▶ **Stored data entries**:

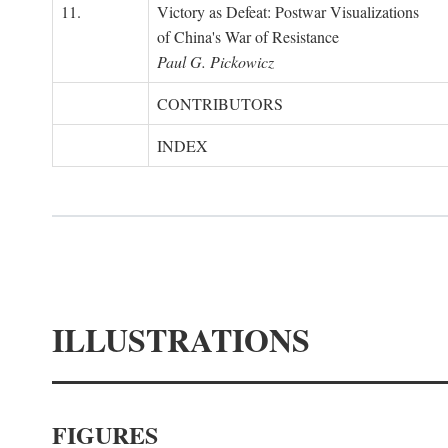
11.
Victory as Defeat: Postwar Visualizations
of China's War of Resistance
Paul G. Pickowicz
CONTRIBUTORS
INDEX
ILLUSTRATIONS
FIGURES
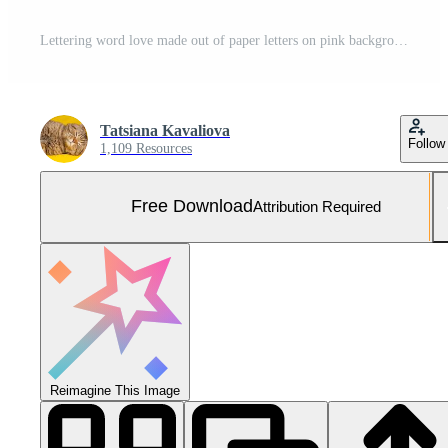
Lettering word love made out of paper letters on pink background with space for text, valentine and mother day, birthday Free Photo
Tatsiana Kavaliova
Follow
1,109 Resources
Free Download
Attribution Required
Reimagine This Image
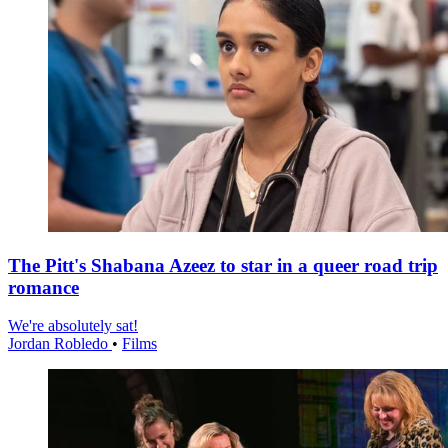
The Pitt's Shabana Azeez to star in a queer road trip
romance
We're absolutely sat!
Jordan Robledo
•
Films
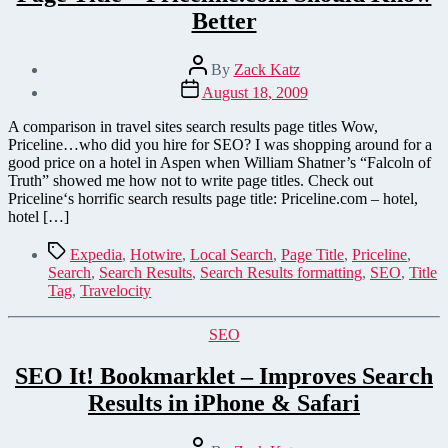
Better
Post
By
Zack Katz
author
Post
August 18, 2009
date
A comparison in travel sites search results page titles Wow,
Priceline…who did you hire for SEO? I was shopping around for a
good price on a hotel in Aspen when William Shatner’s “Falcoln of
Truth” showed me how not to write page titles. Check out
Priceline‘s horrific search results page title: Priceline.com – hotel,
hotel […]
Tags
Expedia
,
Hotwire
,
Local Search
,
Page Title
,
Priceline
,
Search
,
Search Results
,
Search Results formatting
,
SEO
,
Title
Tag
,
Travelocity
Categories
SEO
SEO It! Bookmarklet – Improves Search
Results in iPhone & Safari
Post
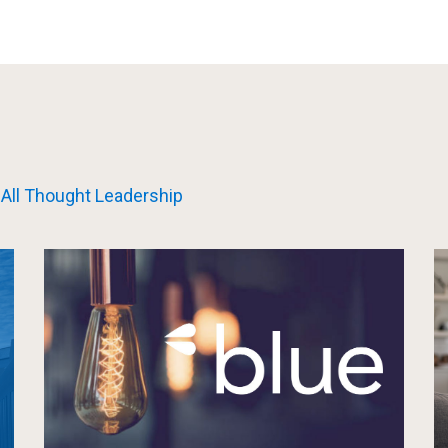
All Thought Leadership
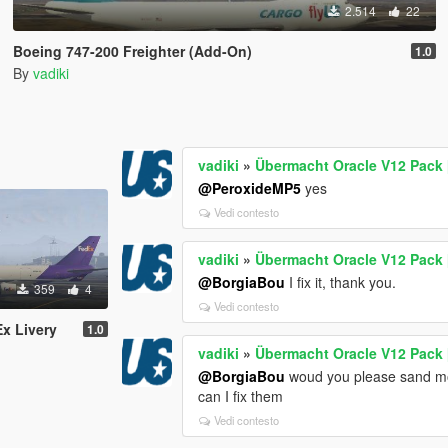
2.514
22
Boeing 747-200 Freighter (Add-On)
1.0
By
vadiki
vadiki
»
Übermacht Oracle V12 Pack 
@PeroxideMP5
yes
Vedi contesto
vadiki
»
Übermacht Oracle V12 Pack 
@BorgiaBou
I fix it, thank you.
359
4
Vedi contesto
x Livery
1.0
vadiki
»
Übermacht Oracle V12 Pack 
@BorgiaBou
woud you please sand mod
can I fix them
Vedi contesto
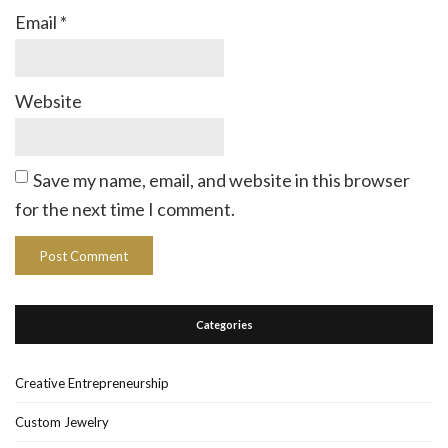
Email
*
Website
Save my name, email, and website in this browser
for the next time I comment.
Categories
Creative Entrepreneurship
Custom Jewelry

▶ **Goal of the exercise**:
Select all lines with the word "Free" from the entries above.

▶ **Output of the exercise**:
Lettering word love made out of paper letters on pink background with space for text, valentine and mother day, birthday Free Photo
Free Download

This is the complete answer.